_WHAT TO WORK ON_
Your output should be the lines from the one with "Platform aracılığıyla birleşik izleme" through the end of the entries below, set down word for word and nothing else.

_THE RECORDS_
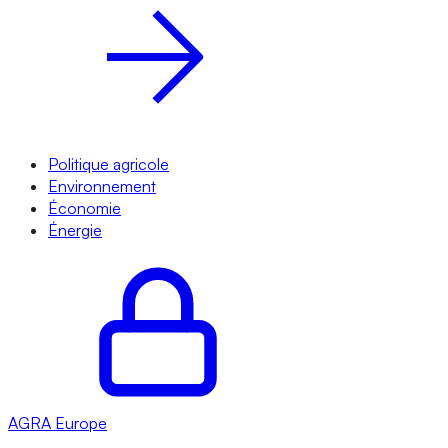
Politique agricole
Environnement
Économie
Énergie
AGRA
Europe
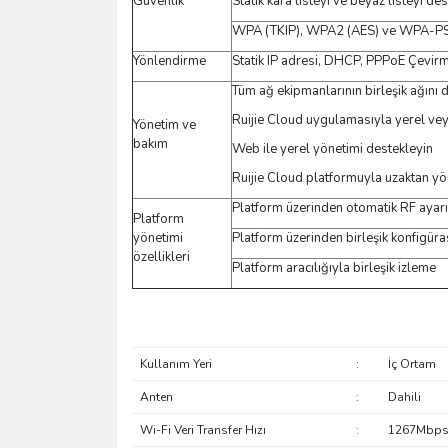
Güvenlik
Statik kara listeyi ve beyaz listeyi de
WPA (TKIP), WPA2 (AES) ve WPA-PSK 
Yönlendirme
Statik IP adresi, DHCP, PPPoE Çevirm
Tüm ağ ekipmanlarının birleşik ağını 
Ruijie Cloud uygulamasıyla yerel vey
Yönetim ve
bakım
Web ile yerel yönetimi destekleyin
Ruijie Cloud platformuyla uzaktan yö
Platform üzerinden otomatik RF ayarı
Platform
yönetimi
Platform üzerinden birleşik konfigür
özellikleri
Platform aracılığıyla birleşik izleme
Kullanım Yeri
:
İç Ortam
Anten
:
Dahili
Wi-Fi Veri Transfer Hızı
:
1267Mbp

_RESPONSE BOX_
Platform aracılığıyla birleşik izleme
Kullanım Yeri
:
İç Ortam
Anten
:
Dahili
Wi-Fi Veri Transfer Hızı
:
1267Mbp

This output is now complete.